MHR: Your poem, “Rail Walking” made me gasp pleasurably. It’s one of many that begins in nostalgia and transcends sentiment to rise to high art. Your great-grandfather in the poem takes on a mythic aura. The poem is rooted in the real but glows with an otherworldliness. Can you give us a bit of insight into how this poem came to be and how the narrative led you to an almost supernatural finish?

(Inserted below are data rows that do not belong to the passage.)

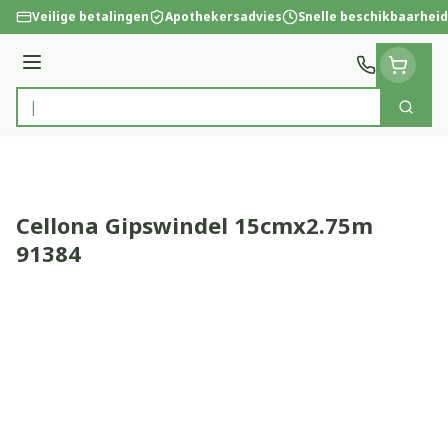
Ga naar de inhoud
Veilige betalingen
Apothekersadvies
Snelle beschikbaarheid
Menu
Zoek
Product, merk, categorie...
Cellona Gipswindel 15cmx2.75m
91384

TKE:  My great-grandfather, Samuel White, was a Primitive Baptist preacher and a coffin maker, who lived to be 89 years old.  He and my great-grandmother resided with my grandparents from the time my mother was a child, so she and my uncle have many memories of him and his life that they have shared with me over the years.  By the time I was old enough to know him, myself, “Papa” had already had several strokes, so my recollections are of a gentle, kindly old man who never said much and was difficult to understand.  There are photos, however, of a handsome man with black hair and blue eyes who, as told to me by others, could charm birds and squirrels from the trees and I mean this literally!  We have a family photograph of Papa with a squirrel sitting on his shoulders and this, I am told, was not an infrequent occurrence.  Animals loved and trusted him, and people did, too.  So I have a great deal of material from which to draw when it comes to writing about this sweet-natured man, which I tried to put to good use in “Rail Walking.”  This was something my great-grandfather loved to do, according to my uncle–often going on long walks along the railroad tracks. So as I was coming to the close of this poem, in my mind’s eye I could see him there, his long stride, his concentration on and appreciation of the beauty surrounding him, imagining what his innate kindness would look like to someone with eyes to see the light of his good soul, brightly shining…

 

MHR: There is an array of animals in these poems. Do you feel that your relationship to wildlife lends itself to your poetry so well because of their ultimate mystery? I mean, we don’t always know about them because they live apart from us, peeking into our lives as blessings—and they literally don’t speak.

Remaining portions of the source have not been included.